Re: Memory-Bounded Hash Aggregation

From: Jeff Davis <pgsql(at)j-davis(dot)com>
To: Peter Geoghegan <pg(at)bowt(dot)ie>
Cc: Heikki Linnakangas <hlinnaka(at)iki(dot)fi>, Tomas Vondra <tomas(dot)vondra(at)2ndquadrant(dot)com>, Taylor Vesely <tvesely(at)pivotal(dot)io>, Adam Lee <ali(at)pivotal(dot)io>, Melanie Plageman <mplageman(at)pivotal(dot)io>, PostgreSQL Hackers <pgsql-hackers(at)postgresql(dot)org>
Subject: Re: Memory-Bounded Hash Aggregation
Date: 2020-02-05 18:37:15
Message-ID: 66a1a669dfbb41259c60cbf70d2239fef8a2ce31.camel@j-davis.com
Views: Raw Message | Whole Thread | Download mbox | Resend email
Thread:
Lists: pgsql-hackers

On Tue, 2020-02-04 at 15:08 -0800, Peter Geoghegan wrote:
> Have you tested this against tuplesort.c, particularly parallel
> CREATE
> INDEX? It would be worth trying to measure any performance impact.
> Note that most parallel CREATE INDEX tuplesorts will do a merge
> within
> each worker, and one big merge in the leader. It's much more likely
> to
> have multiple passes than a regular serial external sort.

I did not observe any performance regression when creating an index in
parallel over 20M ints (random ints in random order). I tried 2
parallel workers with work_mem=4MB and also 4 parallel workers with
work_mem=256kB.

> Have you thought about integer overflow in your heap related
> routines?
> This isn't as unlikely as you might think. See commit 512f67c8, for
> example.

It's dealing with blocks rather than tuples, so it's a bit less likely.
But changed it to use "unsigned long" instead.

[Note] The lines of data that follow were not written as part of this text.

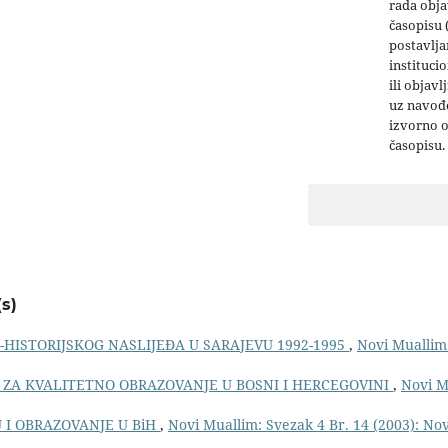
rada obja
časopisu 
postavlja
institucio
ili objavl
uz navođe
izvorno 
časopisu.
s)
HISTORIJSKOG NASLIJEĐA U SARAJEVU 1992-1995
,
Novi Muallim:
 ZA KVALITETNO OBRAZOVANJE U BOSNI I HERCEGOVINI
,
Novi M
 I OBRAZOVANJE U BiH
,
Novi Muallim: Svezak 4 Br. 14 (2003): No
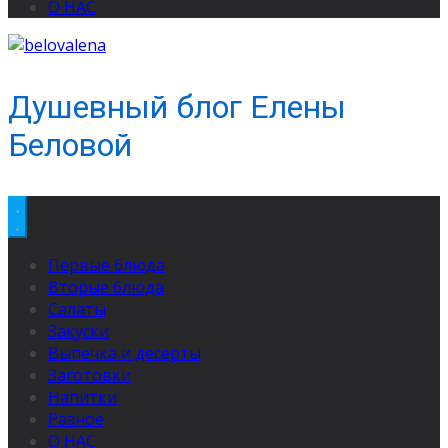
О НАС
Душевный блог Елены
Беловой
Первые блюда
Вторые блюда
Салаты
Закуски
Выпечка и десерты
Заготовки
Напитки
Разное
О НАС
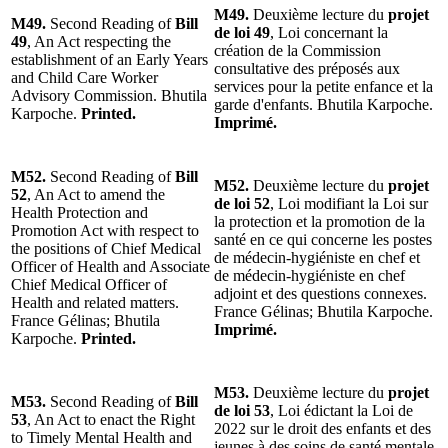
M49.
Deuxième lecture du
projet
M49.
Second Reading of
Bill
de loi 49
, Loi concernant la
49
, An Act respecting the
création de la Commission
establishment of an Early Years
consultative des préposés aux
and Child Care Worker
services pour la petite enfance et la
Advisory Commission. Bhutila
garde d'enfants. Bhutila Karpoche.
Karpoche.
Printed.
Imprimé.
M52.
Second Reading of
Bill
M52.
Deuxième lecture du
projet
52
, An Act to amend the
de loi 52
, Loi modifiant la Loi sur
Health Protection and
la protection et la promotion de la
Promotion Act with respect to
santé en ce qui concerne les postes
the positions of Chief Medical
de médecin-hygiéniste en chef et
Officer of Health and Associate
de médecin-hygiéniste en chef
Chief Medical Officer of
adjoint et des questions connexes.
Health and related matters.
France Gélinas; Bhutila Karpoche.
France Gélinas; Bhutila
Imprimé.
Karpoche.
Printed.
M53.
Deuxième lecture du
projet
M53.
Second Reading of
Bill
de loi 53
, Loi édictant la Loi de
53
, An Act to enact the Right
2022 sur le droit des enfants et des
to Timely Mental Health and
jeunes à des soins de santé mentale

> Have you thought about the MaxAllocSize restriction as it concerns
> lts->freeBlocks? Will that be okay when you have many more tapes than
> before?

I added a check. If it exceeds MaxAllocSize, before trying to perform
the allocation, just leak the block rather than adding it to the
freelist. Perhaps there's a usecase for an extraordinarily-long
freelist, but it's outside the scope of this patch.

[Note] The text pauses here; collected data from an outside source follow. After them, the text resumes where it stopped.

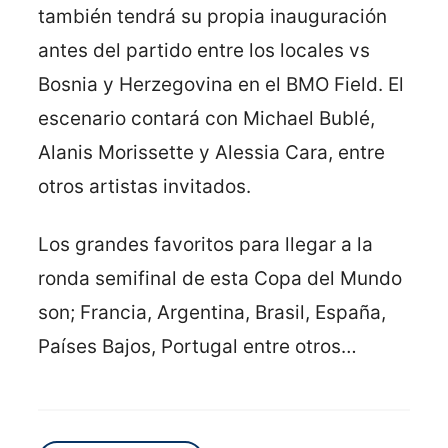
también tendrá su propia inauguración
antes del partido entre los locales vs
Bosnia y Herzegovina en el BMO Field. El
escenario contará con Michael Bublé,
Alanis Morissette y Alessia Cara, entre
otros artistas invitados.
Los grandes favoritos para llegar a la
ronda semifinal de esta Copa del Mundo
son; Francia, Argentina, Brasil, España,
Países Bajos, Portugal entre otros…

> LogicalTapeSetExtend() seems to work in a way that assumes that the
> tape is frozen. It would be good to document that assumption, and
> possible enforce it by way of an assertion. The same remark applies
> to
> any other assumptions you're making there.

Can you explain? I am not freezing any tapes in Hash Aggregation, so
what about LogicalTapeSetExtend() assumes the tape is frozen?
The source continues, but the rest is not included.